====== Data extracts ======
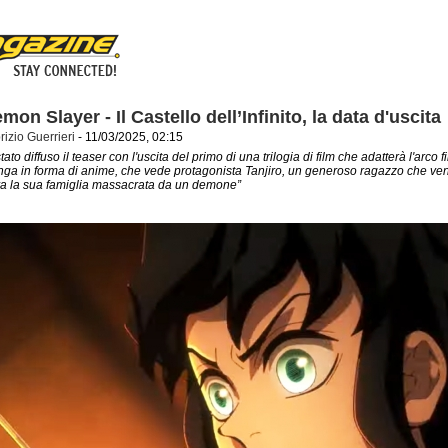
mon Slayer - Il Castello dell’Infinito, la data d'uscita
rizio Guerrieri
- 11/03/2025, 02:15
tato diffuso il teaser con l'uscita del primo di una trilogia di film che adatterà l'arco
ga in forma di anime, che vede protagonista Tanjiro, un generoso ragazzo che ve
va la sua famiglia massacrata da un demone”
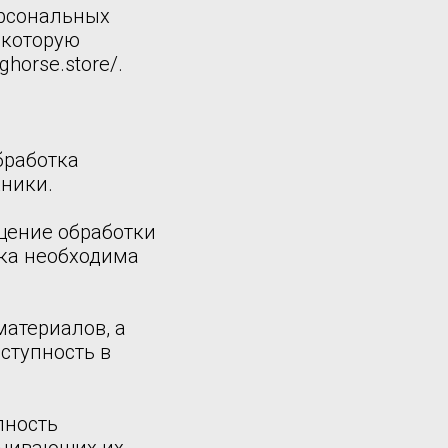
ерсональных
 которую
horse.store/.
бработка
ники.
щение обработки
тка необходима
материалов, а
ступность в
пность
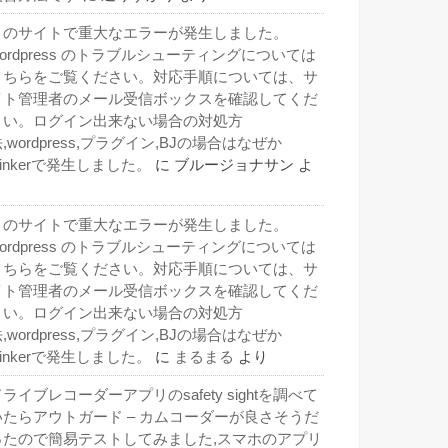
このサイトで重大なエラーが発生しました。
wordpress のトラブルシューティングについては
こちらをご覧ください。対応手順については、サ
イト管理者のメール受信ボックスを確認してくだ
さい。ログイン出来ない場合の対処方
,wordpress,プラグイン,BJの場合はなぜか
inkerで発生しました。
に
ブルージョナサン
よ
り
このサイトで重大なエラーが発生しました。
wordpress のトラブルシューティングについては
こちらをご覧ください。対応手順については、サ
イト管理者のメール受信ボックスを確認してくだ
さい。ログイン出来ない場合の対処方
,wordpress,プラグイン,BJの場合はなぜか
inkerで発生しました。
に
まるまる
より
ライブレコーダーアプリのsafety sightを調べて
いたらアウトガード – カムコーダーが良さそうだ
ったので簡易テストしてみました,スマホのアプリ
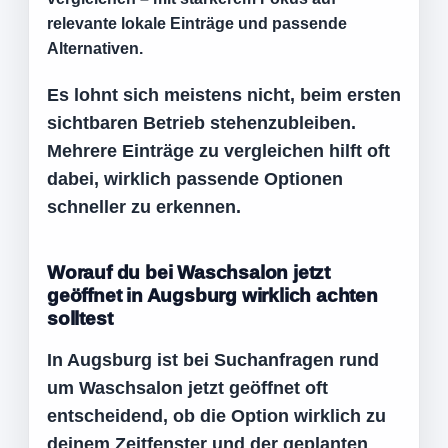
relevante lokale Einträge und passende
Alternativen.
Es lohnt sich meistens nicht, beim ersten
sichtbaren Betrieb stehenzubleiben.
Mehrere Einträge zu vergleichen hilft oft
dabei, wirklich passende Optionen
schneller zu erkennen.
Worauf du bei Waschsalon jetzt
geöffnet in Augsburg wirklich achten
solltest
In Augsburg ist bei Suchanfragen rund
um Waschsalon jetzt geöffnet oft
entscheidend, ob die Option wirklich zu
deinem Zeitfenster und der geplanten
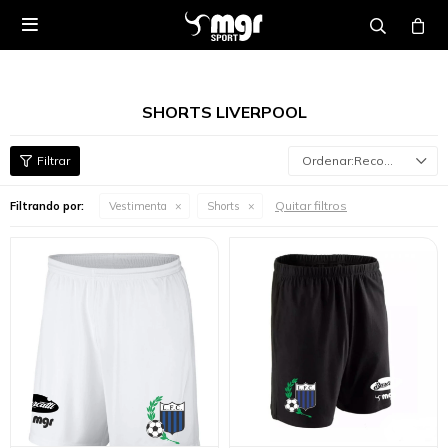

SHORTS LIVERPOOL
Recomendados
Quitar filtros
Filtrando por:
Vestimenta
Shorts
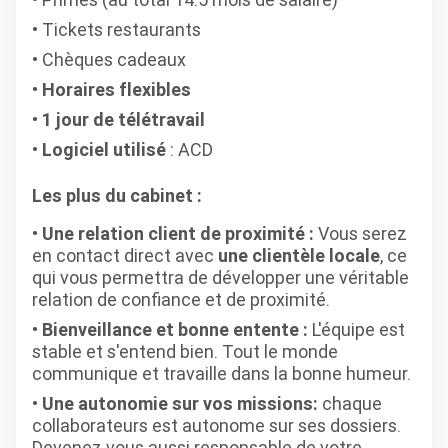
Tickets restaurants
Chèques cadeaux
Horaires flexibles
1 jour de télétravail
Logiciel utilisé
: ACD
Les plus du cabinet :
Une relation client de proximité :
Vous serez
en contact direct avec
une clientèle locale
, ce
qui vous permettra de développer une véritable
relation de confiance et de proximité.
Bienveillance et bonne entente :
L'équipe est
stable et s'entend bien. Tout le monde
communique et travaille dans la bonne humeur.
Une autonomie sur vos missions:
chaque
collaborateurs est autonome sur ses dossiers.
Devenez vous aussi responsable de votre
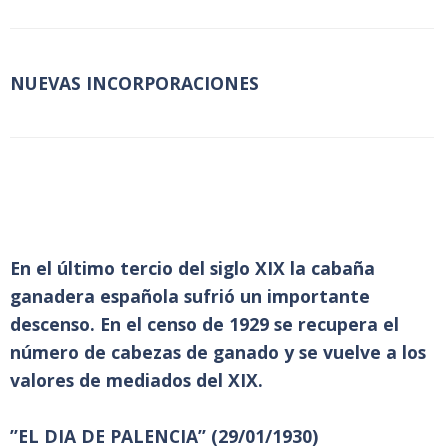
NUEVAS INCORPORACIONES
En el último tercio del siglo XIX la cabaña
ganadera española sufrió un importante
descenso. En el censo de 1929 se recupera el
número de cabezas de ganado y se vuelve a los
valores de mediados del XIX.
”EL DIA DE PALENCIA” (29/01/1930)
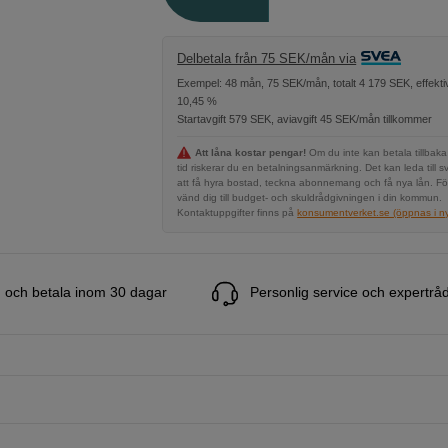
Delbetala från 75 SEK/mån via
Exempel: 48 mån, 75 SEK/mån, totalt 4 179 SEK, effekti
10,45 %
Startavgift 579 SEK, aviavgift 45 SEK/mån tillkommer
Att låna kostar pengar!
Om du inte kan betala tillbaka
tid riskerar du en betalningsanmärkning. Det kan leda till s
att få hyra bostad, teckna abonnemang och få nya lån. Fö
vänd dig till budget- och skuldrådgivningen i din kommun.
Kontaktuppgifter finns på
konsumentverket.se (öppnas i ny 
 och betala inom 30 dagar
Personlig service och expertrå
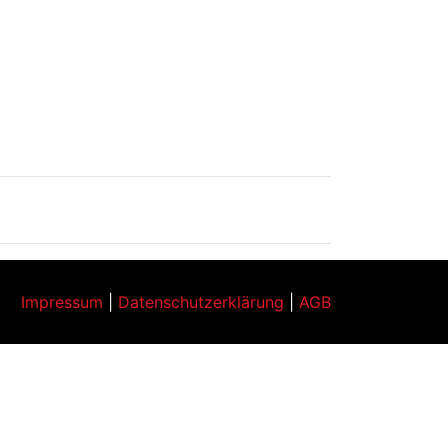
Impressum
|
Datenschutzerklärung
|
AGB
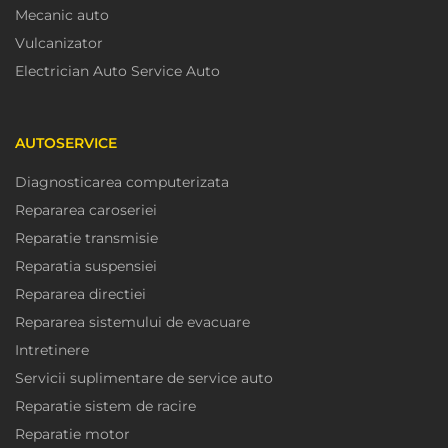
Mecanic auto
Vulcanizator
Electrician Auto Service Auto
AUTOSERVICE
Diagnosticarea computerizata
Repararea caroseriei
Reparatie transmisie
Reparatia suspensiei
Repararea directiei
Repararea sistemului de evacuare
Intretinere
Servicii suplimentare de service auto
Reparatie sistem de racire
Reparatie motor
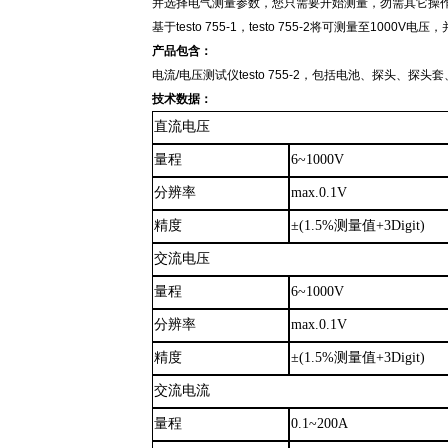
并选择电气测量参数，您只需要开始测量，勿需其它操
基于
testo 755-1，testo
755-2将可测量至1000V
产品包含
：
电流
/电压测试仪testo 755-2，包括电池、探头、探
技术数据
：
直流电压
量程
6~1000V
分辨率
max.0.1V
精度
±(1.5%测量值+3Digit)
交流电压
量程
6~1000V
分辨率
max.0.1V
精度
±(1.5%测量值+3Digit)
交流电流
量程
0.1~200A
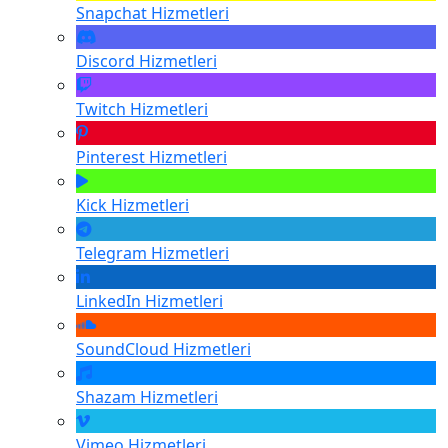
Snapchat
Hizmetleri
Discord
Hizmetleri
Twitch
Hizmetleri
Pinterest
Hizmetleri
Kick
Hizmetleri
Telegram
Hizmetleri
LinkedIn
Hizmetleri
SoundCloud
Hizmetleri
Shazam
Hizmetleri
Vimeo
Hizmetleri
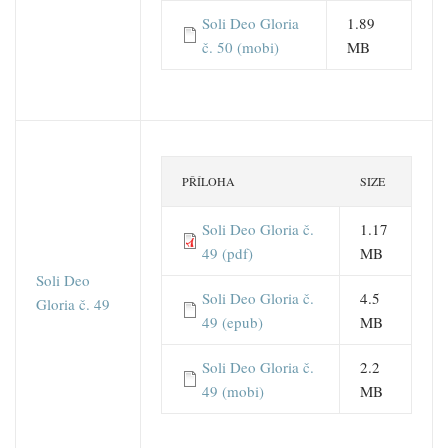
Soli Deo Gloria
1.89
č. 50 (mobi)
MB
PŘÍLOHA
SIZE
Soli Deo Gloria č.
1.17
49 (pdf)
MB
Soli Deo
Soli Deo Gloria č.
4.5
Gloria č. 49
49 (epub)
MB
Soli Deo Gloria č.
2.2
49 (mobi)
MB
======
> [Exercise description]:
Keep the pictures out while you retype all of the data above exactly as it appears.

> [Task solution]:
mon Slayer - Il Castello dell’Infinito, la data d'uscita
rizio Guerrieri
- 11/03/2025, 02:15
tato diffuso il teaser con l'uscita del primo di una trilogia di film che adatterà l'arco
ga in forma di anime, che vede protagonista Tanjiro, un generoso ragazzo che ve
va la sua famiglia massacrata da un demone”
ерсональных
 которую
horse.store/.
бработка
ники.
щение обработки
тка необходима
материалов, а
ступность в
пность
このサイトで重大なエラーが発生しました。
wordpress のトラブルシューティングについては
こちらをご覧ください。対応手順については、サ
イト管理者のメール受信ボックスを確認してくだ
さい。ログイン出来ない場合の対処方
,wordpress,プラグイン,BJの場合はなぜか
inkerで発生しました。
に
ブルージョナサン
よ
り
このサイトで重大なエラーが発生しました。
wordpress のトラブルシューティングについては
こちらをご覧ください。対応手順については、サ
イト管理者のメール受信ボックスを確認してくだ
さい。ログイン出来ない場合の対処方
,wordpress,プラグイン,BJの場合はなぜか
inkerで発生しました。
に
まるまる
より
ライブレコーダーアプリのsafety sightを調べて
いたらアウトガード – カムコーダーが良さそうだ
ったので簡易テストしてみました,スマホのアプリ
relevante lokale Einträge und passende
Alternativen.
Es lohnt sich meistens nicht, beim ersten
sichtbaren Betrieb stehenzubleiben.
Mehrere Einträge zu vergleichen hilft oft
dabei, wirklich passende Optionen
schneller zu erkennen.
Worauf du bei Waschsalon jetzt
geöffnet in Augsburg wirklich achten
solltest
In Augsburg ist bei Suchanfragen rund
um Waschsalon jetzt geöffnet oft
entscheidend, ob die Option wirklich zu
deinem Zeitfenster und der geplanten

SHORTS LIVERPOOL
Recomendados
Quitar filtros
Filtrando por:
Vestimenta
Shorts
Tickets restaurants
Chèques cadeaux
Horaires flexibles
1 jour de télétravail
Logiciel utilisé
: ACD
Les plus du cabinet :
Une relation client de proximité :
Vous serez
en contact direct avec
une clientèle locale
, ce
qui vous permettra de développer une véritable
relation de confiance et de proximité.
Bienveillance et bonne entente :
L'équipe est
stable et s'entend bien. Tout le monde
communique et travaille dans la bonne humeur.
Une autonomie sur vos missions:
chaque
collaborateurs est autonome sur ses dossiers.
Devenez vous aussi responsable de votre
NUEVAS INCORPORACIONES
En el último tercio del siglo XIX la cabaña
ganadera española sufrió un importante
descenso. En el censo de 1929 se recupera el
número de cabezas de ganado y se vuelve a los
valores de mediados del XIX.
”EL DIA DE PALENCIA” (29/01/1930)
Delbetala från 75 SEK/mån via
Exempel: 48 mån, 75 SEK/mån, totalt 4 179 SEK, effekti
10,45 %
Startavgift 579 SEK, aviavgift 45 SEK/mån tillkommer
Att låna kostar pengar!
Om du inte kan betala tillbaka
tid riskerar du en betalningsanmärkning. Det kan leda till s
att få hyra bostad, teckna abonnemang och få nya lån. Fö
vänd dig till budget- och skuldrådgivningen i din kommun.
Kontaktuppgifter finns på
konsumentverket.se (öppnas i ny 
 och betala inom 30 dagar
Personlig service och expertrå
Impressum
|
Datenschutzerklärung
|
AGB
Mecanic auto
Vulcanizator
Electrician Auto Service Auto
AUTOSERVICE
Diagnosticarea computerizata
Repararea caroseriei
Reparatie transmisie
Reparatia suspensiei
Repararea directiei
Repararea sistemului de evacuare
Intretinere
Servicii suplimentare de service auto
Reparatie sistem de racire
Reparatie motor
并选择电气测量参数，您只需要开始测量，勿需其它操
基于
testo 755-1，testo
755-2将可测量至1000V
产品包含
：
电流
/电压测试仪testo 755-2，包括电池、探头、探
技术数据
：
直流电压
量程
6~1000V
分辨率
max.0.1V
精度
±(1.5%测量值+3Digit)
交流电压
量程
6~1000V
分辨率
max.0.1V
精度
±(1.5%测量值+3Digit)
交流电流
量程
0.1~200A
Snapchat
Hizmetleri
Discord
Hizmetleri
Twitch
Hizmetleri
Pinterest
Hizmetleri
Kick
Hizmetleri
Telegram
Hizmetleri
LinkedIn
Hizmetleri
SoundCloud
Hizmetleri
Shazam
Hizmetleri
Vimeo
Hizmetleri
Soli Deo Gloria
1.89
č. 50 (mobi)
MB
PŘÍLOHA
SIZE
Soli Deo Gloria č.
1.17
49 (pdf)
MB
Soli Deo
Soli Deo Gloria č.
4.5
Gloria č. 49
49 (epub)
MB
Soli Deo Gloria č.
2.2
49 (mobi)
MB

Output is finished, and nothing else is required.